Takeaways on the Evan Walker Bridge

Takeaways on the Evan Walker Bridge

Rhonda Dredge

In these somber days of curfews, stay at home orders and bans on drinking in public, there are just a few bright lights on the horizon.

One is the attractive Evan Walker Bridge that crosses the Yarra from Flinders Street Station.

“The Evan” is one of 13 bridges between Church St and the Bolte Bridge.

Some local exercise fans have been on a bridge crawl along the Yarra and drawn up a list of what they have to offer.

The Webb near Docklands is challenging for the cyclist with a tricky bend to navigate and the Jim Stynes near Jeff’s Shed seems to sway as you cross the water.

But if you’re looking for a bridge where time seems to stand still then the Evan is the one for you.

Here you will find two willing bartenders busy concocting potions to please the Premier.

“We don’t want to promote what happened in Richmond,” barman Thomas Auer said. “They were pushing a grey line.”

The Evan may be just two bridges away from the infamous Swan and its five mainstream arches but it’s a world apart with one shapely foothold in the Yarra, known as Ponyfish Island.

Ponyfish locals are a well-behaved lot and they don’t approve of drinkers who purchase crowlers from back lane breweries, merely to flip the lids on the footpath or in a nearby park.

No, the island offers a scenic destination in itself, which in typical CBD fashion, is going against the current.

Where other venues have given up the ghost under the strict new lockdown laws, (even stalwart pubs in Richmond), Ponyfish Island has just opened up for takeaway.

The decision was made a week ago and the guys put up a sign stating, “Yes, we sell takeaway alcohol”.

“We’ve always wanted to do takeaway,” Thomas said. In the past “we just closed. We said this lockdown we need to try.”

The bar staff are in the process of drawing up a list of cocktails with instructions on how to mix them at home.

They acknowledge there is quite a lot of competition.
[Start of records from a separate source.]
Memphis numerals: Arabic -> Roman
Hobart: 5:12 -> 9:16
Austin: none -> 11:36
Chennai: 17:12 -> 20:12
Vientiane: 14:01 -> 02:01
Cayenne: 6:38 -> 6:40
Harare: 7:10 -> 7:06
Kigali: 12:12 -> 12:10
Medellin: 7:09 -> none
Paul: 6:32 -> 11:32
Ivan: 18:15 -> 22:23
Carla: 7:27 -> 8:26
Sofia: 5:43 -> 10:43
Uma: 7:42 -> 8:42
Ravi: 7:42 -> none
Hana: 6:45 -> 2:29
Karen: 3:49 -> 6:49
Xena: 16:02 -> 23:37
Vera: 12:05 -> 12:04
Other bars were busy with bottled espresso martinis back in the second lockdown, but lockdown six has finally registered in this secluded little outpost.

“We haven’t sold any drinks today but we’re hopeful,” Thomas said. “There are a lot of people walking around at sunset.”

Back in the old days you had to beat 700 other patrons to get noticed at the bar and most locals couldn’t be bothered fighting through the after-work crowd.

But now is the time to rediscover what is on offer on the Evan. The bar’s even open at 3pm on a rainy Monday afternoon.

 

Caption: Barman Thomas Auer waiting for customers on Ponyfish Island.